A Writer's Notebook, Day Three-Hundred-And-Ninety-Three
I am finally back in a better writing environment, and that has moved me back, fairly quickly, to wanting to push myself more. I'm not yet ready to really go for it, and I am still not entirely set up in my new office, but I do want to begin pushing myself again. In part, this will be about thinking through some of the questions I had begun considering before I went through this upheaval, questions that are largely about understanding the work I am doing, developing an explicit knowledge of techniques I've used instinctively, for example, as well as gaining a stronger ability to explain some of the thought processes that go into the work. In addition, of course, I want to push further, to create poems that are doing things I may not even have thought of yet. I am interested, still, in integrating some of my new thoughts with older tactics, and I also am really wanting to do a wider variety of poems, including not only types I've explored before, but new ones as well.
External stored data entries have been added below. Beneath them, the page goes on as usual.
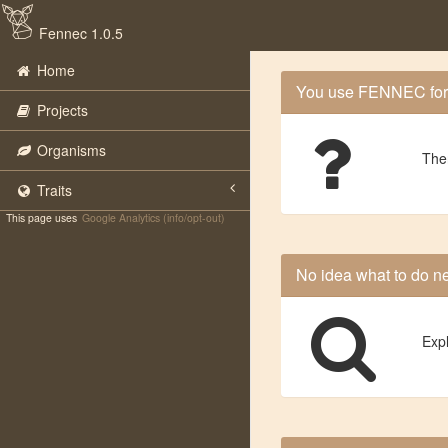
Fennec 1.0.5
Home
You use FENNEC for th
Projects
Organisms
The
Traits
This page uses
Google Analytics (info/opt-out)
No idea what to do n
Exp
The point is, I feel renewed, and I am ready to go. I still have a few things to get in place, but I am working, and I feel very strongly that I am prepared to take the next steps, whatever they may be. I'm certain that one step I'll be taking soon is increasing my output to six poems a day. It seems like a silly thing, but for whatever reason, I do find that increasing the output changes my thinking and challenges me in unexpected ways. The change to routine it provokes is a good kick in the pants, and I need that right about now, to get me from thinking about all this into action.